▸ Record excerpts
####################

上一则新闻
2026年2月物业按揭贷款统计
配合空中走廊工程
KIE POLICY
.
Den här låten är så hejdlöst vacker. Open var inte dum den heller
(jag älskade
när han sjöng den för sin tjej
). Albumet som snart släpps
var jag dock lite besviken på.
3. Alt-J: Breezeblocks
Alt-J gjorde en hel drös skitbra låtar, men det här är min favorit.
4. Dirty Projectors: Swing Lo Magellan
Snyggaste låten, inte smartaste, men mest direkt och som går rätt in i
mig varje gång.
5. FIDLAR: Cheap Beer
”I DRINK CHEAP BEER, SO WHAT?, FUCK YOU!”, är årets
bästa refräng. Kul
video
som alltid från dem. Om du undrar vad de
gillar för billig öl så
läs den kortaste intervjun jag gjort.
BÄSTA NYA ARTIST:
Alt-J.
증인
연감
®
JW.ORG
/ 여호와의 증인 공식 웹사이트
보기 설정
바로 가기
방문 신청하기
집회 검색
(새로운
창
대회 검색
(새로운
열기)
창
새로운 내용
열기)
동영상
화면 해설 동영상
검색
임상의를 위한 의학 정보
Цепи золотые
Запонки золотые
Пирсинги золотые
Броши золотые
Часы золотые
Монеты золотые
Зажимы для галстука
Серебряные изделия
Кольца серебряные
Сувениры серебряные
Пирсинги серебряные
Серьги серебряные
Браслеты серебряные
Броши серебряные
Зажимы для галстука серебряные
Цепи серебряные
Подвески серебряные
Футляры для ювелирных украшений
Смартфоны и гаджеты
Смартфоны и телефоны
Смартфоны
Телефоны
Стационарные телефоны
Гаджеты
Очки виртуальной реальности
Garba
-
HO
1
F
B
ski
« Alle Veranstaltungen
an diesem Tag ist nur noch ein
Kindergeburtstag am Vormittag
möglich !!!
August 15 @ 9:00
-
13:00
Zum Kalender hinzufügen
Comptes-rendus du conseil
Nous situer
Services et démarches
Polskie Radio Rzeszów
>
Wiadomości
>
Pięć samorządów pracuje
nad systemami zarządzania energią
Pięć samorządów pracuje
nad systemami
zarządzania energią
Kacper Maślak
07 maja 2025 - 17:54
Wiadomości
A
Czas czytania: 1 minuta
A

####################

Write down, word for word, the lines above from the one containing "4. Dirty Projectors: Swing Lo Magellan" through the one containing "som alltid från dem. Om du undrar vad de", both ends included.

4. Dirty Projectors: Swing Lo Magellan
Snyggaste låten, inte smartaste, men mest direkt och som går rätt in i
mig varje gång.
5. FIDLAR: Cheap Beer
”I DRINK CHEAP BEER, SO WHAT?, FUCK YOU!”, är årets
bästa refräng. Kul
video
som alltid från dem. Om du undrar vad de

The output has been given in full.